When the wind speed was 6.06 m/s, the effective protection range behind the sand barrier with nine modes of specifications was more than 7.77 m. Among which the protective effect by the wing bag sand barrier having the specifications of 25 cm × 20 cm (10.43 m), 30 cm × 20 cm (9.78 m), and 25 cm × 25 cm (9.43 m) showed a better protective effect compared to the other modes. When the wind speed was 8.50 m/s, the three-wing bag sand barrier mode having a bottom bag diameter of 25 cm was the best. When the wind speed increased to 10.07 m/s, the effective protection distances of the sand barriers with specifications of 25 cm × 25 cm, 20 cm × 30 cm, and 25 cm × 20 cm were 8.91, 8.16, and 8.10 m, respectively, which were better than that of the other sand barriers. However, from the perspective of protective effect (Table 5), at the wind speed of 10.07 m/s, the protective effect of the wing bag sand barriers with specifications of 20 cm × 30 cm, 20 cm × 25 cm, and 25 cm × 30 cm showed a better protective effect at 8H on the leeward side and was accounted for 77.40%, 69.15%, and 65.76%, respectively. The protective effect of the three specifications with the bottom band diameter of 30 cm was relatively poor.
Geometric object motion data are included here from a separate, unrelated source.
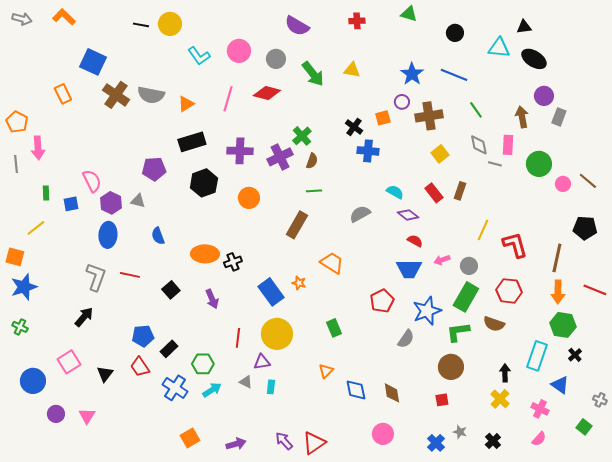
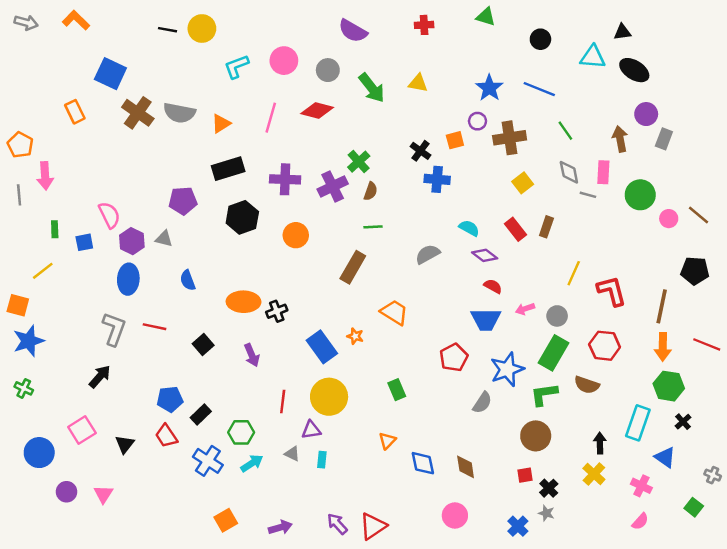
cyan L-shape: (199, 56) -> (236, 67), turned 105
black cross: (493, 441) -> (549, 488), moved

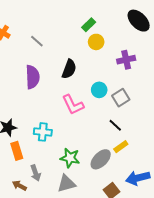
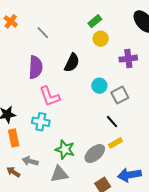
pink L-shape: (73, 105) -> (50, 96), moved
gray arrow: (36, 173) -> (30, 161), turned 119

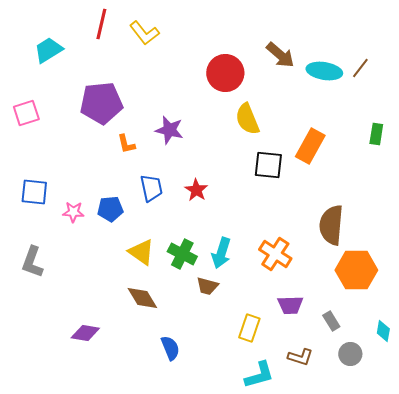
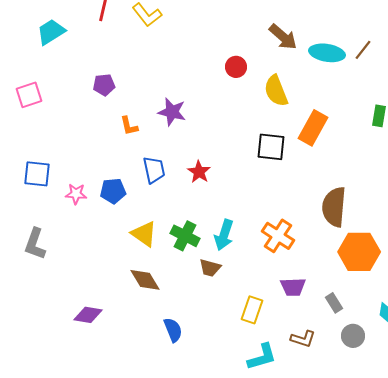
red circle: (225, 73) -> (236, 67), moved, size x0.6
purple pentagon: (101, 103) -> (104, 85), size x0.5
yellow semicircle: (247, 119) -> (276, 91), moved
The results of the wind tunnel simulation experiment were consistent with those of the field experiment.

TABLE 5

TABLE 5. Different specifications of wing bag sand barrier field wind-proof effect (indicating wind speed of 10.07 m/s).

5 Discussion

5.1 Air velocity characteristics of wing bag sand barrier

The wing bag sand barrier is a combination of both dynamic and static sand fixation methods and has a “wing” added to the conventional bag sand barrier, which can fluctuate with the wind. The inclusion of a wing in the sand barrier can eliminate the wind, thereby increasing the resistance of sand wind and slowing down the sand wind layer by layer. This process facilitates fixing sand in the bottom bag, thereby improving the effect of wind prevention and sand fixation. The wing bag sand barrier can increase the wind protective effect by an average of 48% compared with the conventional banded sand barrier (without wings) (Gao et al., 2019) and the effective protection distance by 14.24H–41.70H (Han, 2022). During operation, the fluctuating wing has a significant effect on the wind speed. The wing part of the wing bag sand barrier used in this study was made up of airtight material. Consequently, the near-surface airflow formed a reverse vortex at different degrees in and behind the double-row wing bag sand barrier. When the reverse vortex collided with the incoming flow, the airflow weakened, forming a low-speed/calm wind zone in and behind the sand barrier. This phenomenon is similar to that of the conventional airtight sand barrier; however, the dynamic wing has a better wind energy weakening effect. In the wing bag sand barrier, both the scope of the leeward static wind zone and the thickness of the near-surface static wind layer of the wing have been improved compared to the conventional airtight sand barrier (Yuan et al., 2019; Yan et al., 2021).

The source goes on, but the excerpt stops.